While writing an article on the Revolutionary War, I wrote that Casimir Pulaski was killed in battle outside of Charleston, relying on a passage from a well-regarded book. However, a careful reader challenged me by stating that Pulaski was actually killed outside of Savannah. Of course he was right!
This experience demonstrates the need to double check your facts. This is true even when citing the most eminent historians. An example is found in Britisher Piers Mackesy’s highly acclaimed account of the American War of Independence. In the section describing the 1776 conflict in the Lake Champlain region, Mackesy mistakenly asserts that Thaddeus Kosciuszko, the Polish born military engineer, helped strengthen the 1776 defenses at Fort Ticonderoga and Mount Independence. This is not true.¹ Coming to America in the summer of 1776, Koscuiszko initially assisted in building fortifications along the Delaware River protecting Philadephia.

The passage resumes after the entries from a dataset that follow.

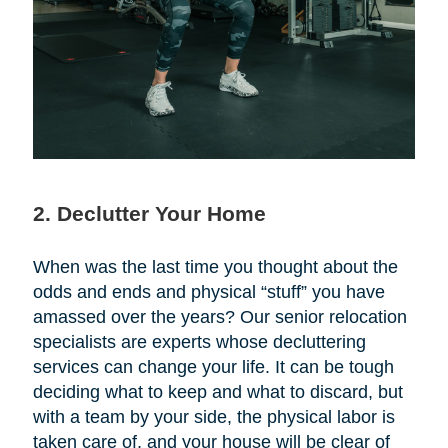
2. Declutter Your Home
When was the last time you thought about the
odds and ends and physical “stuff” you have
amassed over the years? Our senior relocation
specialists are experts whose decluttering
services can change your life. It can be tough
deciding what to keep and what to discard, but
with a team by your side, the physical labor is
taken care of, and your house will be clear of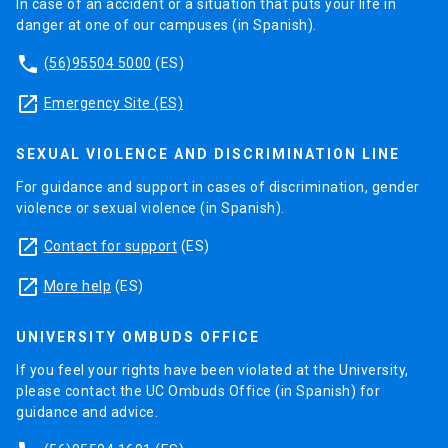
In case of an accident or a situation that puts your life in
danger at one of our campuses (in Spanish).
phone
(56)95504 5000
(ES)
launch
Emergency Site (ES)
SEXUAL VIOLENCE AND DISCRIMINATION LINE
For guidance and support in cases of discrimination, gender
violence or sexual violence (in Spanish).
launch
Contact for support
(ES)
launch
More help
(ES)
UNIVERSITY OMBUDS OFFICE
If you feel your rights have been violated at the University,
please contact the UC Ombuds Office (in Spanish) for
guidance and advice.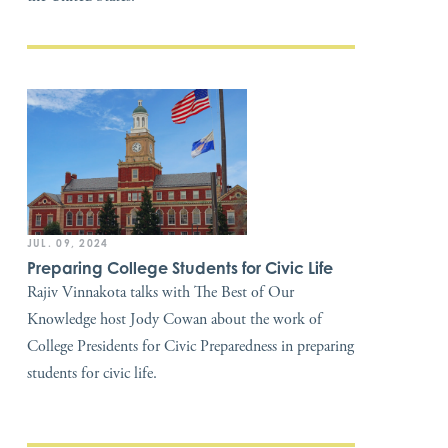
JUL. 09, 2024
Preparing College Students for Civic Life
Rajiv Vinnakota talks with The Best of Our
Knowledge host Jody Cowan about the work of
College Presidents for Civic Preparedness in preparing
students for civic life.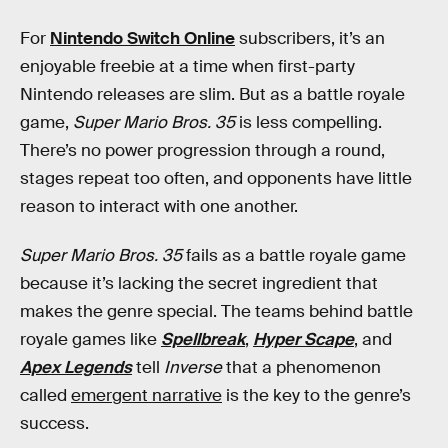
For
Nintendo Switch Online
subscribers, it’s an
enjoyable freebie at a time when first-party
Nintendo releases are slim. But as a battle royale
game,
Super Mario Bros. 35
is less compelling.
There’s no power progression through a round,
stages repeat too often, and opponents have little
reason to interact with one another.
Super Mario Bros. 35
fails as a battle royale game
because it’s lacking the secret ingredient that
makes the genre special. The teams behind battle
royale games like
Spellbreak
,
Hyper Scape
, and
Apex Legends
tell
Inverse
that a phenomenon
called
emergent narrative
is the key to the genre’s
success.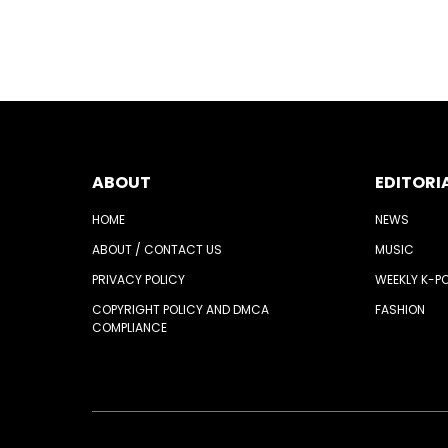
ABOUT
EDITORI
HOME
NEWS
ABOUT / CONTACT US
MUSIC
PRIVACY POLICY
WEEKLY K-P
COPYRIGHT POLICY AND DMCA
FASHION
COMPLIANCE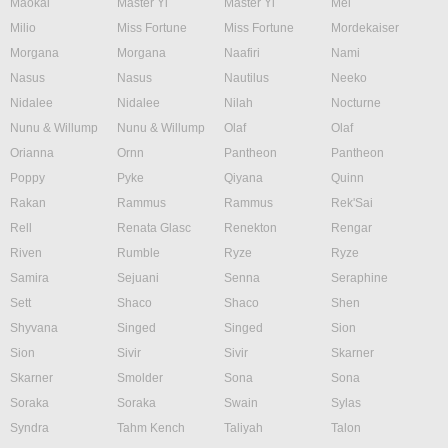
Maokai
Master Yi
Master Yi
Mel
Milio
Miss Fortune
Miss Fortune
Mordekaiser
Morgana
Morgana
Naafiri
Nami
Nasus
Nasus
Nautilus
Neeko
Nidalee
Nidalee
Nilah
Nocturne
Nunu & Willump
Nunu & Willump
Olaf
Olaf
Orianna
Ornn
Pantheon
Pantheon
Poppy
Pyke
Qiyana
Quinn
Rakan
Rammus
Rammus
Rek'Sai
Rell
Renata Glasc
Renekton
Rengar
Riven
Rumble
Ryze
Ryze
Samira
Sejuani
Senna
Seraphine
Sett
Shaco
Shaco
Shen
Shyvana
Singed
Singed
Sion
Sion
Sivir
Sivir
Skarner
Skarner
Smolder
Sona
Sona
Soraka
Soraka
Swain
Sylas
Syndra
Tahm Kench
Taliyah
Talon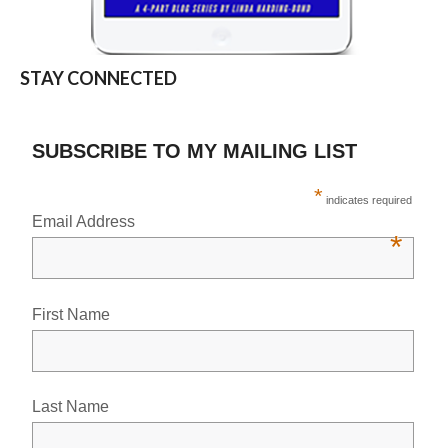
STAY CONNECTED
SUBSCRIBE TO MY MAILING LIST
*
indicates required
Email Address
*
First Name
Last Name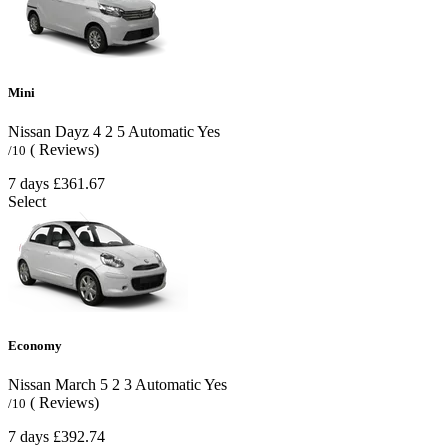
Mini
Nissan Dayz
4
2
5
Automatic
Yes
( Reviews)
/10
7 days
£361.67
Select
Economy
Nissan March
5
2
3
Automatic
Yes
( Reviews)
/10
7 days
£392.74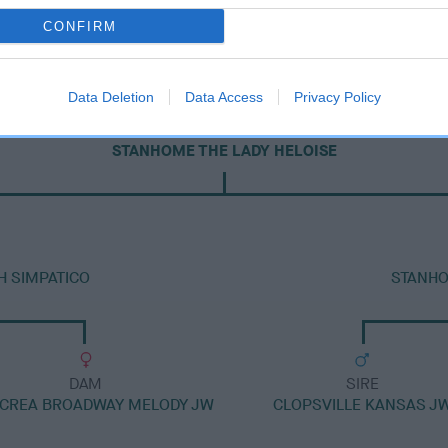
CONFIRM
Data Deletion
Data Access
Privacy Policy
DAM
STANHOME THE LADY HELOISE
H SIMPATICO
STANHO
DAM
SIRE
CREA BROADWAY MELODY JW
CLOPSVILLE KANSAS J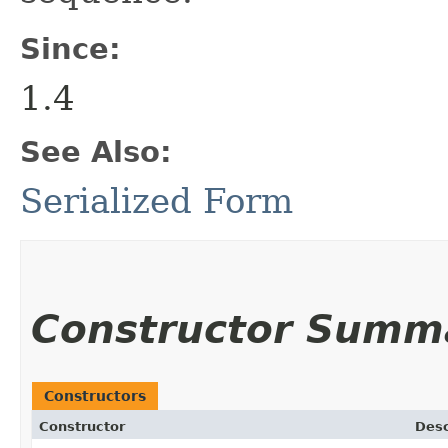
Since:
1.4
See Also:
Serialized Form
Constructor Summ
Constructors
Constructor
Desc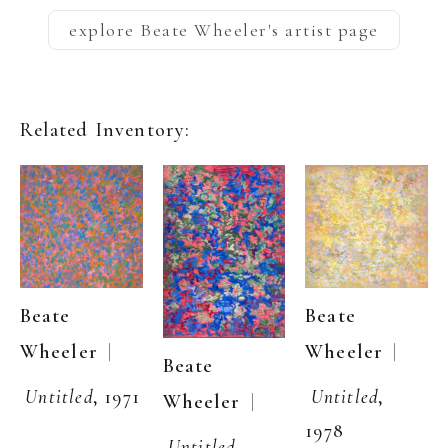
explore
Beate Wheeler
's artist page
Related Inventory:
Beate 
Beate 
  | 
Wheeler
  | 
Wheeler
Beate 
Untitled
, 1971
Untitled
, 
  | 
Wheeler
1978
Untitled
, 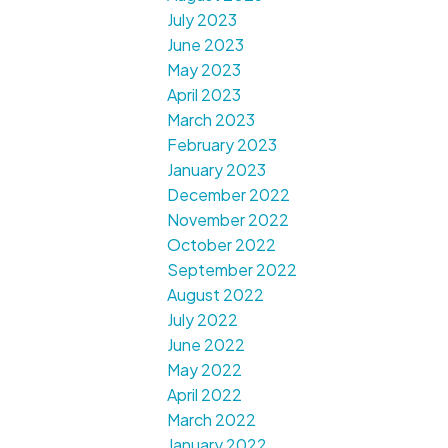
July 2023
June 2023
May 2023
April 2023
March 2023
February 2023
January 2023
December 2022
November 2022
October 2022
September 2022
August 2022
July 2022
June 2022
May 2022
April 2022
March 2022
January 2022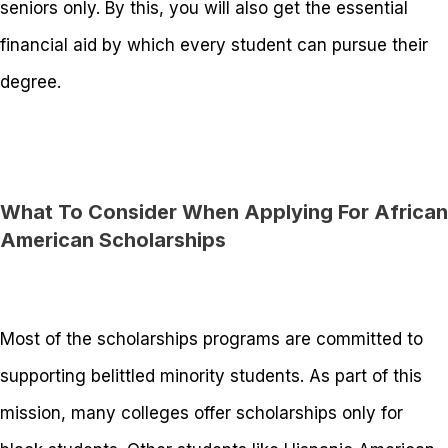
seniors only. By this, you will also get the essential
financial aid by which every student can pursue their
degree.
What To Consider When Applying For African
American Scholarships
Most of the scholarships programs are committed to
supporting belittled minority students. As part of this
mission, many colleges offer scholarships only for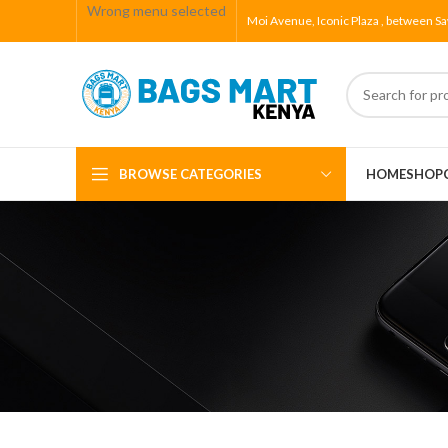
Wrong menu selected
Moi Avenue, Iconic Plaza , between Sa
BROWSE CATEGORIES
HOME
SHOP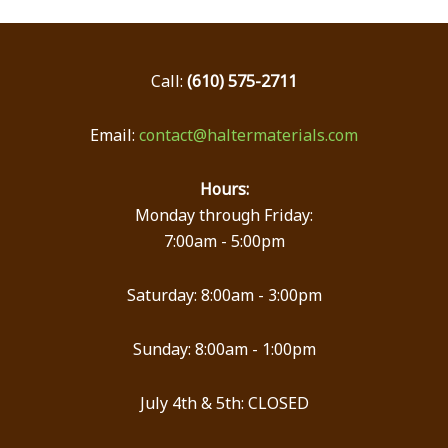
Call:
(610) 575-2711
Email:
contact@haltermaterials.com
Hours:
Monday through Friday:
7:00am - 5:00pm
Saturday: 8:00am - 3:00pm
Sunday: 8:00am - 1:00pm
July 4th & 5th: CLOSED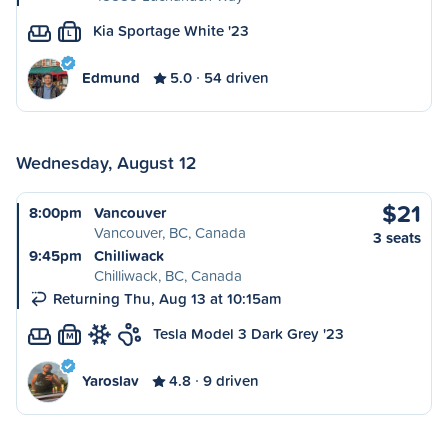
Kia Sportage White '23
L
Edmund
5.0
54 driven
Wednesday, August 12
$21
8:00pm
Vancouver
Vancouver, BC, Canada
3 seats
9:45pm
Chilliwack
Chilliwack, BC, Canada
Returning Thu, Aug 13 at 10:15am
Tesla Model 3 Dark Grey '23
M
Yaroslav
4.8
9 driven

He did not travel to Fort Ticonderoga until the following year.² For information on the contruction history of the Fort Ticonderoga and Mount Independence fortifications, see an excellent new book Strong Ground.³
However, this one error does not detract from Mackesy’s overall thesis and his book is a wonderful reference for military and political strategic decision making by British military leaders and politicians. Mackesy’s analysis even resonates with today’s leaders. See A review in the Washington Post by Thomas Ricks who cites insights from Mackesy’s book to interpret the contemporary conflict in Iraq.
What this example does point out is that researchers should take special care to double check facts they cite, even from the most eminent of historians.